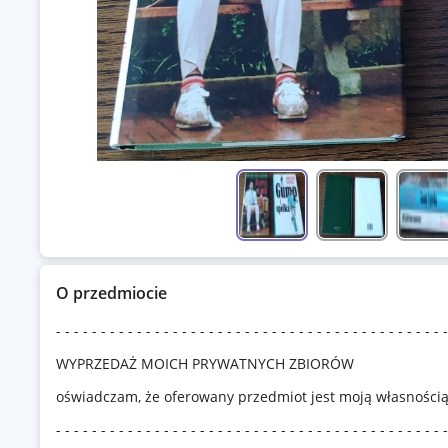
O przedmiocie
- - - - - - - - - - - - - - - - - - - - - - - - - - - - - - - - - - - - - - - - - - - -
WYPRZEDAŻ MOICH PRYWATNYCH ZBIORÓW
oświadczam, że oferowany przedmiot jest moją własnością 
- - - - - - - - - - - - - - - - - - - - - - - - - - - - - - - - - - - - - - - - - - - -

■ Work item ■
Your copy should match the material above exactly, minus its pictures.

■ Answer to this task ■
O przedmiocie
- - - - - - - - - - - - - - - - - - - - - - - - - - - - - - - - - - - - - - - - - - - -
WYPRZEDAŻ MOICH PRYWATNYCH ZBIORÓW
oświadczam, że oferowany przedmiot jest moją własnością 
- - - - - - - - - - - - - - - - - - - - - - - - - - - - - - - - - - - - - - - - - - - -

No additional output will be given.